Myanmar: l’esercito rade al suolo i villaggi dei rohingya - Amnesty International Italia

Myanmar: l’esercito rade al suolo i villaggi dei rohingya

13 marzo 2018

AFP/Getty Images

Tempo di lettura stimato: 3'

Dopo l’ondata di violenza che ha attraversato lo stato di Rakhine in Myanmar, e che ancora persiste con la campagna di pulizia etnica, ora è in atto un’appropriazione delle terre da parte dell’esercito e la costruzione di nuove basi destinate a ospitare quelle stesse forze di sicurezza che hanno commesso crimini contro l’umanità contro i rohingya.

Attraverso un report dettagliato in cui vengono illustrate le diverse zone militarizzare, denunciamo la presenza dei bulldozer che stanno radendo al suolo ciò che resta dei villaggi dei rohingya, dati alle fiamme mesi fa per far posto a nuove postazioni delle forze di sicurezza.

Attraverso testimonianze oculari e l’analisi delle immagini satellitari, stiamo rilevando come sui villaggi bruciati e sulle terre abbandonate si stiano realizzando nuove strade e strutture e ciò rende ancora più improbabile il ritorno dei rohingya.

Scarica ora il report completo

Il ritorno volontario e in condizioni di sicurezza e dignità dei rifugiati rohingya diventa una prospettiva ancora più lontana. Le loro case non ci sono più e le nuove costruzioni stanno rafforzando la discriminazione già disumanizzante che subivano in Myanmar“, ha dichiarato in una nota ufficiale Tirana Hassan, direttrice per la risposta alle crisi di Amnesty International.

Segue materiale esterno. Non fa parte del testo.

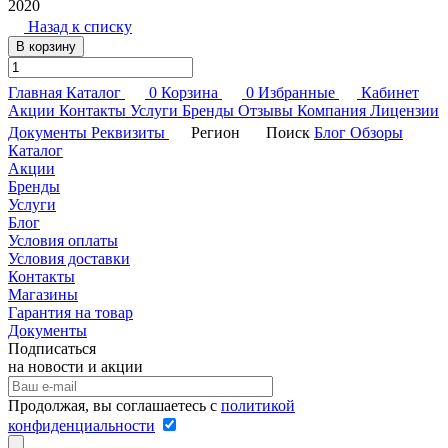
2020
Назад к списку
В корзину
Главная
Каталог
0
Корзина
0
Избранные
Кабинет
Акции
Контакты
Услуги
Бренды
Отзывы
Компания
Лицензии
Документы
Реквизиты
Регион
Поиск
Блог
Обзоры
Каталог
Акции
Бренды
Услуги
Блог
Условия оплаты
Условия доставки
Контакты
Магазины
Гарантия на товар
Документы
Подписаться
на новости и акции
Продолжая, вы соглашаетесь с
политикой
конфиденциальности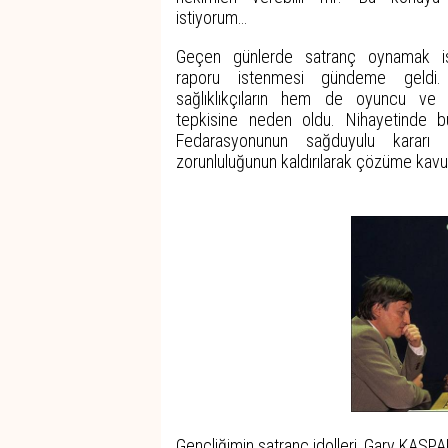
istiyorum…
Geçen günlerde satranç oynamak is
raporu istenmesi gündeme geld
sağlıklıkçıların hem de oyuncu ve o
tepkisine neden oldu. Nihayetinde b
Fedarasyonunun sağduyulu kararı i
zorunluluğunun kaldırılarak çözüme kavu
Gençliğimin satranç idolleri, Gary KASPA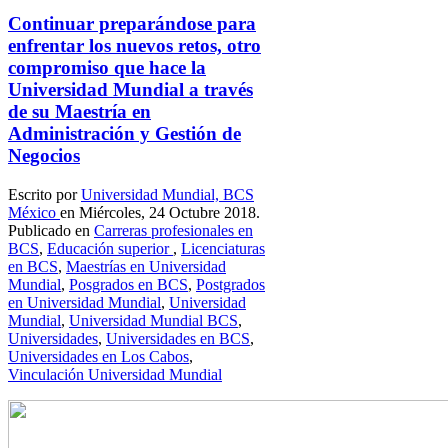
Continuar preparándose para
enfrentar los nuevos retos, otro
compromiso que hace la
Universidad Mundial a través
de su Maestría en
Administración y Gestión de
Negocios
Escrito por
Universidad Mundial, BCS
México
en Miércoles, 24 Octubre 2018.
Publicado en
Carreras profesionales en
BCS
,
Educación superior
,
Licenciaturas
en BCS
,
Maestrías en Universidad
Mundial
,
Posgrados en BCS
,
Postgrados
en Universidad Mundial
,
Universidad
Mundial
,
Universidad Mundial BCS
,
Universidades
,
Universidades en BCS
,
Universidades en Los Cabos
,
Vinculación Universidad Mundial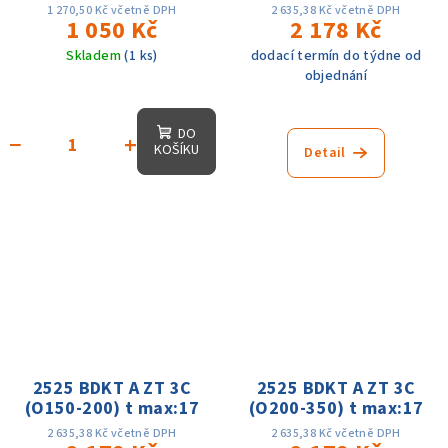
40mm dmin 160 -
1 270,50 Kč včetně DPH
2 635,38 Kč včetně DPH
dmax 400mm, na
1 050 Kč
2 178 Kč
MGMN400
Skladem
(1 ks)
dodací termín do týdne od
objednání
DO
−
+
KOŠÍKU
Detail
2525 BDKT A ZT 3C
2525 BDKT A ZT 3C
(O150-200) t max:17
(O200-350) t max:17
2 635,38 Kč včetně DPH
2 635,38 Kč včetně DPH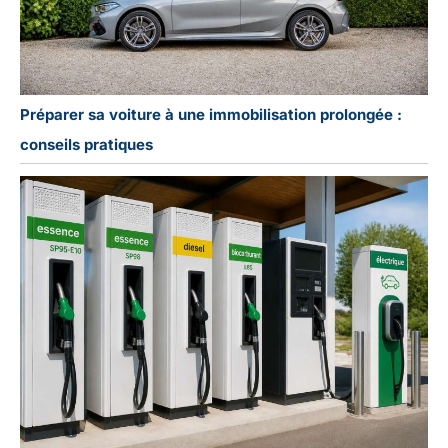
Préparer sa voiture à une immobilisation prolongée :
conseils pratiques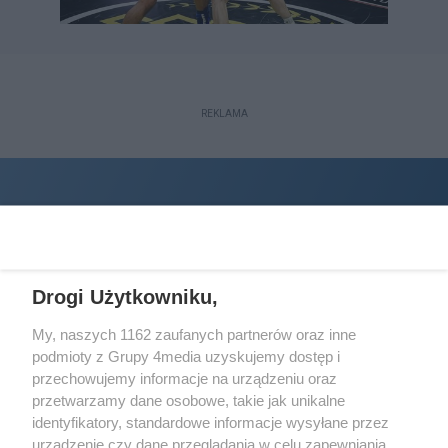
REKLAMA
Drogi Użytkowniku,
My, naszych 1162 zaufanych partnerów oraz inne
podmioty z Grupy 4media uzyskujemy dostęp i
Wydawcą
halorzeszow.pl
jest:
przechowujemy informacje na urządzeniu oraz
STOWARZYSZENIE INICJATYW SPOŁECZNYCH PERSPEKTYWA
przetwarzamy dane osobowe, takie jak unikalne
identyfikatory, standardowe informacje wysyłane przez
Adres do korespondencji:
urządzenie czy dane przeglądania w celu zapewniania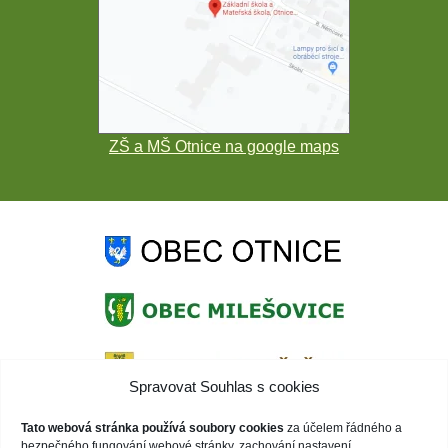
ZŠ a MŠ Otnice na google maps
Spravovat Souhlas s cookies
Tato webová stránka používá soubory cookies
za účelem řádného a
bezpečného fungování webové stránky, zachování nastavení,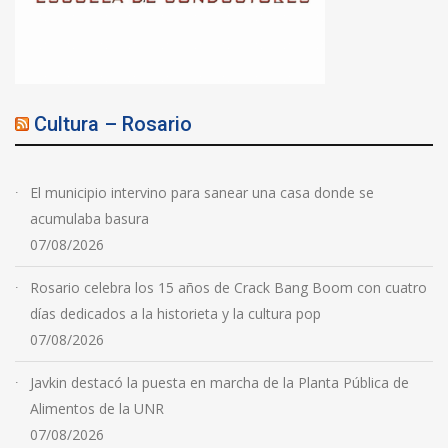
Cultura – Rosario
El municipio intervino para sanear una casa donde se
acumulaba basura
07/08/2026
Rosario celebra los 15 años de Crack Bang Boom con cuatro
días dedicados a la historieta y la cultura pop
07/08/2026
Javkin destacó la puesta en marcha de la Planta Pública de
Alimentos de la UNR
07/08/2026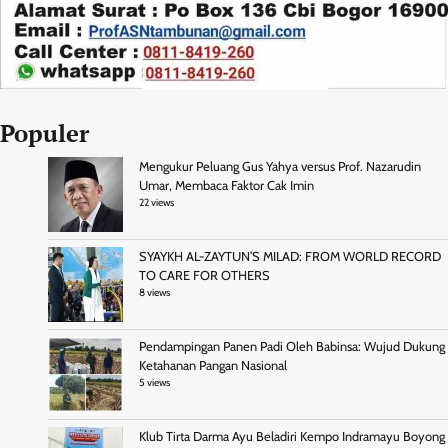
Populer
Mengukur Peluang Gus Yahya versus Prof. Nazarudin
Umar, Membaca Faktor Cak Imin
22 views
SYAYKH AL-ZAYTUN’S MILAD: FROM WORLD RECORD
TO CARE FOR OTHERS
8 views
Pendampingan Panen Padi Oleh Babinsa: Wujud Dukung
Ketahanan Pangan Nasional
5 views
Klub Tirta Darma Ayu Beladiri Kempo Indramayu Boyong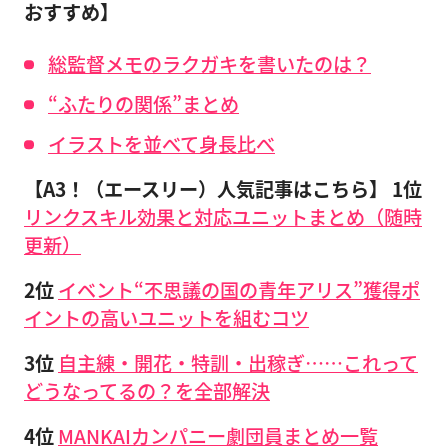
おすすめ】
総監督メモのラクガキを書いたのは？
“ふたりの関係”まとめ
イラストを並べて身長比べ
【A3！（エースリー）人気記事はこちら】
1位
リンクスキル効果と対応ユニットまとめ（随時
更新）
2位
イベント“不思議の国の青年アリス”獲得ポ
イントの高いユニットを組むコツ
3位
自主練・開花・特訓・出稼ぎ……これって
どうなってるの？を全部解決
4位
MANKAIカンパニー劇団員まとめ一覧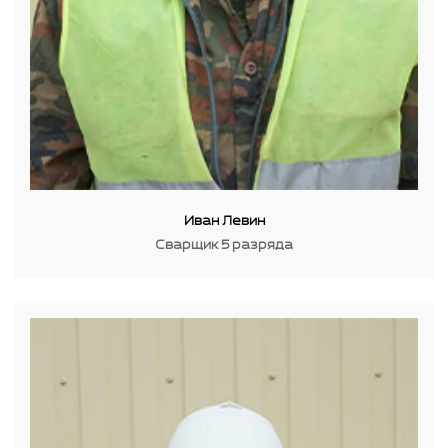
Иван Левин
Сварщик 5 разряда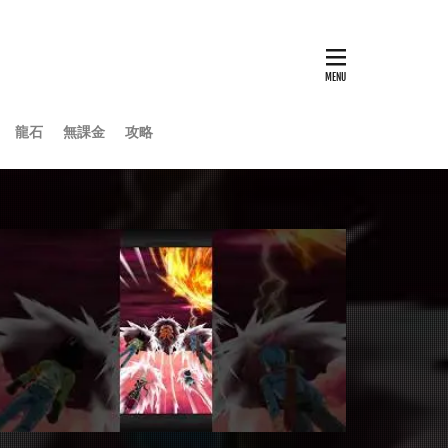
龍石
無課金
攻略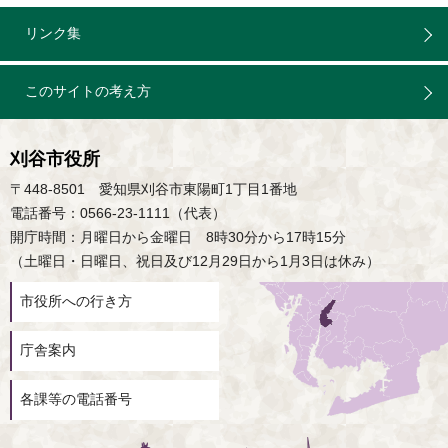
リンク集
このサイトの考え方
刈谷市役所
〒448-8501 愛知県刈谷市東陽町1丁目1番地
電話番号：0566-23-1111（代表）
開庁時間：月曜日から金曜日 8時30分から17時15分
（土曜日・日曜日、祝日及び12月29日から1月3日は休み）
市役所への行き方
庁舎案内
各課等の電話番号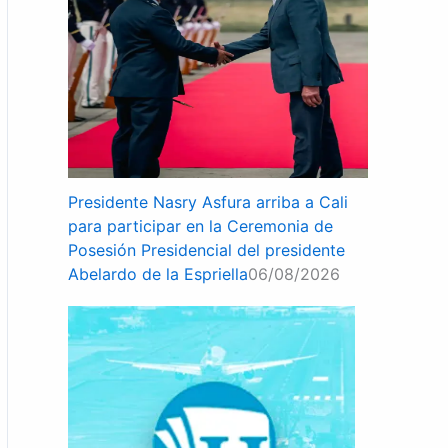
Presidente Nasry Asfura arriba a Cali
para participar en la Ceremonia de
Posesión Presidencial del presidente
Abelardo de la Espriella
06/08/2026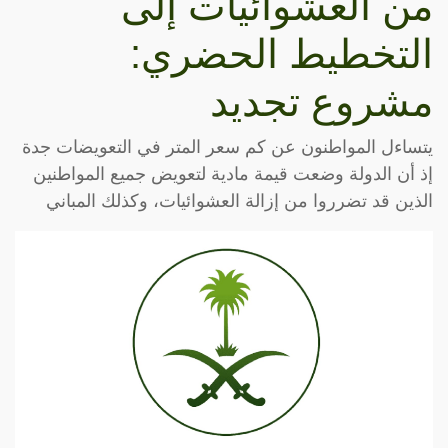
من العشوائيات إلى
التخطيط الحضري:
مشروع تجديد
يتساءل المواطنون عن كم سعر المتر في التعويضات جدة
إذ أن الدولة وضعت قيمة مادية لتعويض جميع المواطنين
الذين قد تضرروا من إزالة العشوائيات، وكذلك المباني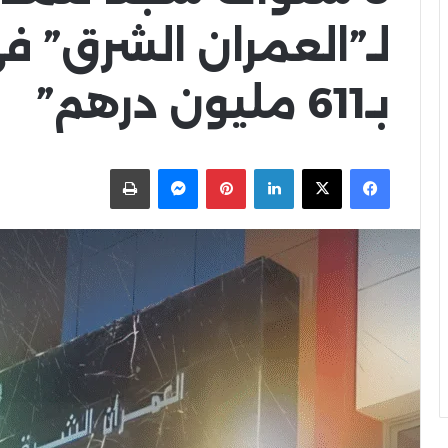
لـ”العمران الشرق” 
بـ611 مليون درهم”
X
Facebook
LinkedIn
Pinterest
Messenger
اطبعها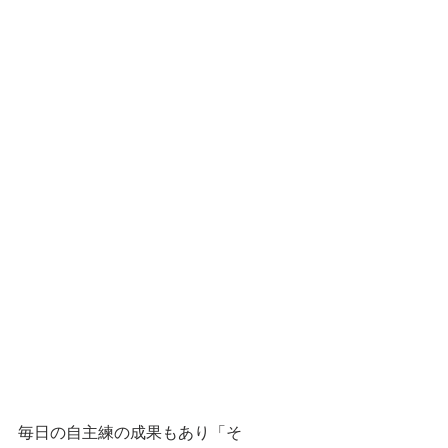
毎日の自主練の成果もあり「そ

I bulldozer rasano al suolo i villaggi

Dal 17 agosto 2017, le autorità di Myanmar hanno lanciato una crudele campagna per espellere i rohingya dalle loro terre e fare in modo che non posano più tornarvi.
Le nostre ricerche in loco hanno verificato che da gennaio i bulldozer hanno raso al suolo interi villaggi precedentemente dati alle fiamme, eliminando anche gli alberi e il resto della vegetazione: buona parte del paesaggio è irriconoscibile rispetto al passato.

Il passaggio dei bulldozer su interi villaggi è qualcosa di incredibilmente spaventoso. Le autorità di Myanmar stanno radendo al suolo anche le prove dei crimini contro l’umanità“.

Aiutaci a fermare ora la discriminazione dei rohingya

Firma

Nuove infrastrutture per le forze di sicurezza

Persino più preoccupante di ciò che è stato distrutto è ciò che viene costruito al suo posto.

Nello stato di Rakhine, le autorità di Myanmar hanno lanciato un’operazione per aumentare rapidamente il numero delle infrastrutture di sicurezza, tra cui basi per ospitare soldati e agenti della polizia di frontiera ed eliporti.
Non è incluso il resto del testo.